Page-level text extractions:
------------------------------
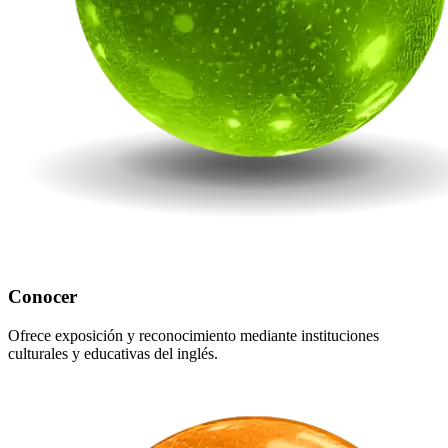
Conocer
Ofrece exposición y reconocimiento mediante instituciones
culturales y educativas del inglés.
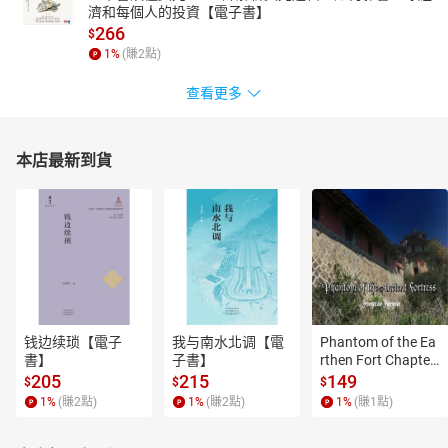
濟和每個人的投資【電子書】
266
$
1
%
(賺
2
點)
查看更多
本店最新到貨
钱边续琐【電子
我与南水北调【電
Phantom of the Ea
書】
子書】
rthen Fort Chapter
 4【有聲書】
205
215
149
$
$
$
1
%
(賺
2
點)
1
%
(賺
2
點)
1
%
(賺
1
點)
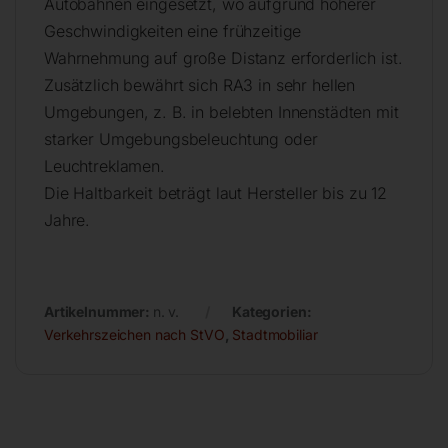
Autobahnen eingesetzt, wo aufgrund höherer
Geschwindigkeiten eine frühzeitige
Wahrnehmung auf große Distanz erforderlich ist.
Zusätzlich bewährt sich RA3 in sehr hellen
Umgebungen, z. B. in belebten Innenstädten mit
starker Umgebungsbeleuchtung oder
Leuchtreklamen.
Die Haltbarkeit beträgt laut Hersteller bis zu 12
Jahre.
Artikelnummer:
n. v.
Kategorien:
Verkehrszeichen nach StVO
,
Stadtmobiliar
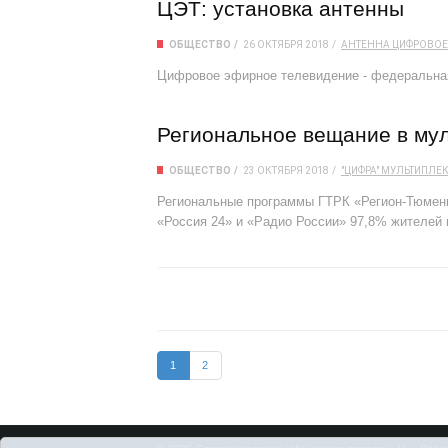
ЦЭТ: установка антенны
ОБЩЕСТВО
26 ОКТЯБРЯ 2018
АНТЕННА
ЦИФРОВОЕ
Цифровое эфирное телевидение - федеральна
Региональное вещание в му
ОБЩЕСТВО
23 ОКТЯБРЯ 2018
"ЦИФРА"
МУЛЬТИПЛЕ
Региональные программы ГТРК «Регион-Тюмень
«Россия 24» и «Радио России» 97,8% жителей 
1
2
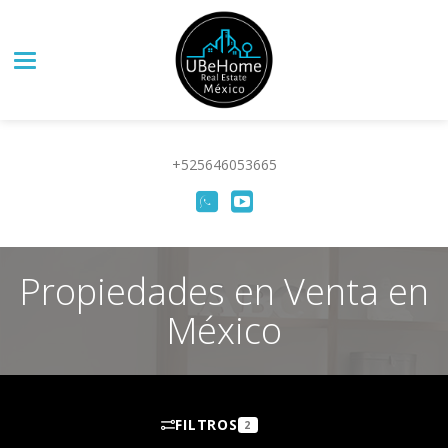
Toggle navigation
+525646053665
Propiedades en Venta en
México
FILTROS
2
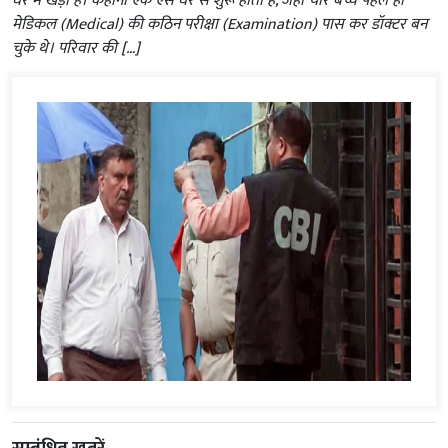
घेरे में खड़ा है। कहानी एक ऐसे घर से शुरू होती है, जहां चार बच्चे पहले ही
मेडिकल (Medical) की कठिन परीक्षा (Examination) पास कर डॉक्टर बन
चुके थे। परिवार की […]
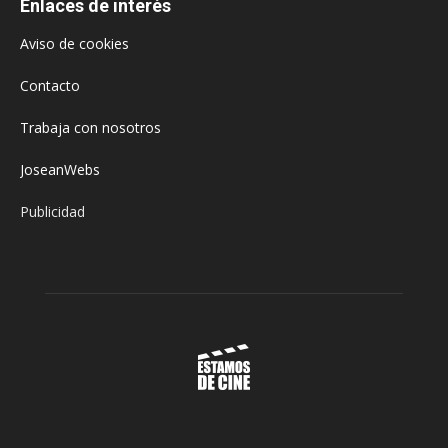
Enlaces de interés
Aviso de cookies
Contacto
Trabaja con nosotros
JoseanWebs
Publicidad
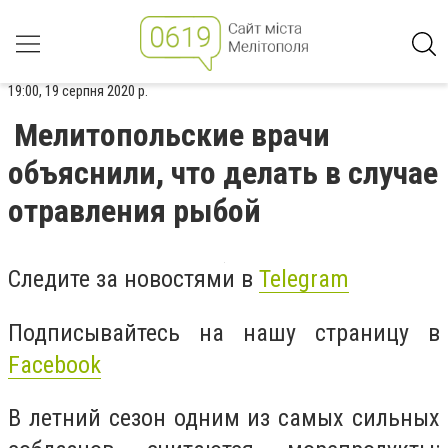
19:00, 19 серпня 2020 р.
Мелитопольские врачи
объяснили, что делать в случае
отравления рыбой
Следите за новостями в
Telegram
Подписывайтесь на нашу страницу в
Facebook
В летний сезон одним из самых сильных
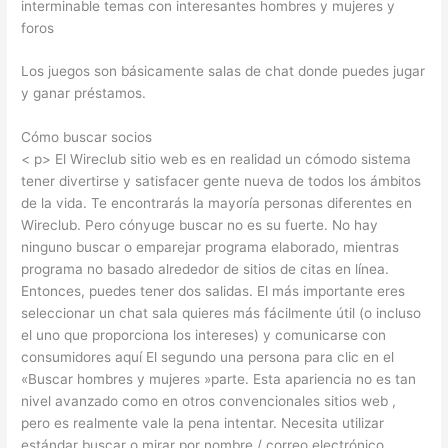
interminable temas con interesantes hombres y mujeres y
foros
Los juegos son básicamente salas de chat donde puedes jugar
y ganar préstamos.
Cómo buscar socios
< p> El Wireclub sitio web es en realidad un cómodo sistema
tener divertirse y satisfacer gente nueva de todos los ámbitos
de la vida. Te encontrarás la mayoría personas diferentes en
Wireclub. Pero cónyuge buscar no es su fuerte. No hay
ninguno buscar o emparejar programa elaborado, mientras
programa no basado alrededor de sitios de citas en línea.
Entonces, puedes tener dos salidas. El más importante eres
seleccionar un chat sala quieres más fácilmente útil (o incluso
el uno que proporciona los intereses) y comunicarse con
consumidores aquí El segundo una persona para clic en el
«Buscar hombres y mujeres »parte. Esta apariencia no es tan
nivel avanzado como en otros convencionales sitios web ,
pero es realmente vale la pena intentar. Necesita utilizar
estándar buscar o mirar por nombre / correo electrónico.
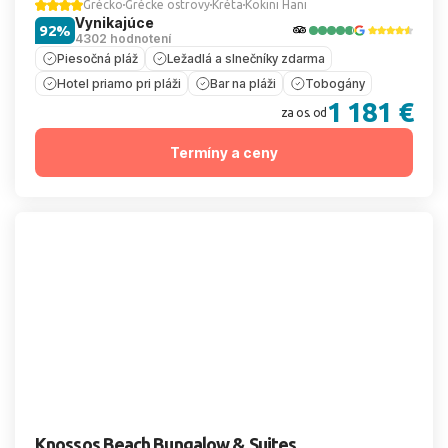
Grécko
Grécke ostrovy
Kréta
Kokini Hani
Vynikajúce
92%
4302 hodnotení
Piesočná pláž
Ležadlá a slnečníky zdarma
Hotel priamo pri pláži
Bar na pláži
Tobogány
1 181 €
za os. od
Termíny a ceny
Knossos Beach Bungalow & Suites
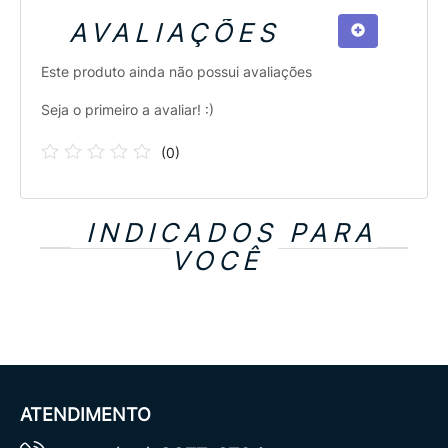
AVALIAÇÕES
Este produto ainda não possui avaliações
Seja o primeiro a avaliar! :)
(
0
)
INDICADOS PARA
VOCÊ
ATENDIMENTO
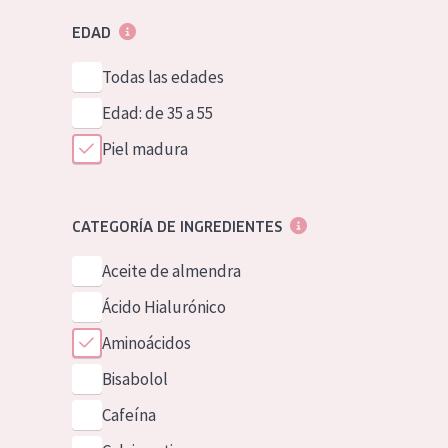
EDAD
Todas las edades
Edad: de 35 a 55
Piel madura
CATEGORÍA DE INGREDIENTES
Aceite de almendra
Ácido Hialurónico
Aminoácidos
Bisabolol
Cafeína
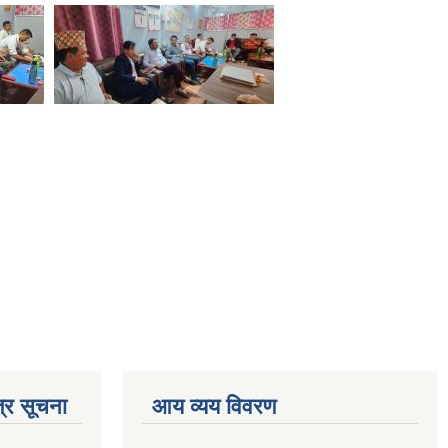
्र सूचना
आय व्यय विवरण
------------------------------
- **DESCRIPTION OF THE TASK**: Transcribe the records above exactly, leaving every picture out of the copy.

- **FINISHED EXERCISE**:
Conocer
Ofrece exposición y reconocimiento mediante instituciones
culturales y educativas del inglés.
濟和每個人的投資【電子書】
266
$
1
%
(賺
2
點)
查看更多
本店最新到貨
钱边续琐【電子
我与南水北调【電
Phantom of the Ea
書】
子書】
rthen Fort Chapter
 4【有聲書】
205
215
149
$
$
$
1
%
(賺
2
點)
1
%
(賺
2
點)
1
%
(賺
1
點)
Autobahnen eingesetzt, wo aufgrund höherer
Geschwindigkeiten eine frühzeitige
Wahrnehmung auf große Distanz erforderlich ist.
Zusätzlich bewährt sich RA3 in sehr hellen
Umgebungen, z. B. in belebten Innenstädten mit
starker Umgebungsbeleuchtung oder
Leuchtreklamen.
Die Haltbarkeit beträgt laut Hersteller bis zu 12
Jahre.
Artikelnummer:
n. v.
Kategorien:
Verkehrszeichen nach StVO
,
Stadtmobiliar
ЦЭТ: установка антенны
ОБЩЕСТВО
26 ОКТЯБРЯ 2018
АНТЕННА
ЦИФРОВОЕ
Цифровое эфирное телевидение - федеральна
Региональное вещание в му
ОБЩЕСТВО
23 ОКТЯБРЯ 2018
"ЦИФРА"
МУЛЬТИПЛЕ
Региональные программы ГТРК «Регион-Тюмень
«Россия 24» и «Радио России» 97,8% жителей 
1
2
Toggle navigation
+525646053665
Propiedades en Venta en
México
FILTROS
2
घेरे में खड़ा है। कहानी एक ऐसे घर से शुरू होती है, जहां चार बच्चे पहले ही
मेडिकल (Medical) की कठिन परीक्षा (Examination) पास कर डॉक्टर बन
चुके थे। परिवार की […]
Enlaces de interés
Aviso de cookies
Contacto
Trabaja con nosotros
JoseanWebs
Publicidad
19:00, 19 серпня 2020 р.
Мелитопольские врачи
объяснили, что делать в случае
отравления рыбой
Следите за новостями в
Telegram
Подписывайтесь на нашу страницу в
Facebook
В летний сезон одним из самых сильных
interminable temas con interesantes hombres y mujeres y
foros
Los juegos son básicamente salas de chat donde puedes jugar
y ganar préstamos.
Cómo buscar socios
< p> El Wireclub sitio web es en realidad un cómodo sistema
tener divertirse y satisfacer gente nueva de todos los ámbitos
de la vida. Te encontrarás la mayoría personas diferentes en
Wireclub. Pero cónyuge buscar no es su fuerte. No hay
ninguno buscar o emparejar programa elaborado, mientras
programa no basado alrededor de sitios de citas en línea.
Entonces, puedes tener dos salidas. El más importante eres
seleccionar un chat sala quieres más fácilmente útil (o incluso
el uno que proporciona los intereses) y comunicarse con
consumidores aquí El segundo una persona para clic en el
«Buscar hombres y mujeres »parte. Esta apariencia no es tan
nivel avanzado como en otros convencionales sitios web ,
pero es realmente vale la pena intentar. Necesita utilizar
estándar buscar o mirar por nombre / correo electrónico.
Grécko
Grécke ostrovy
Kréta
Kokini Hani
Vynikajúce
92%
4302 hodnotení
Piesočná pláž
Ležadlá a slnečníky zdarma
Hotel priamo pri pláži
Bar na pláži
Tobogány
1 181 €
za os. od
Termíny a ceny
Knossos Beach Bungalow & Suites
AVALIAÇÕES
Este produto ainda não possui avaliações
Seja o primeiro a avaliar! :)
(
0
)
INDICADOS PARA
VOCÊ
ATENDIMENTO
EDAD
Todas las edades
Edad: de 35 a 55
Piel madura
CATEGORÍA DE INGREDIENTES
Aceite de almendra
Ácido Hialurónico
Aminoácidos
Bisabolol
Cafeína
्र सूचना
आय व्यय विवरण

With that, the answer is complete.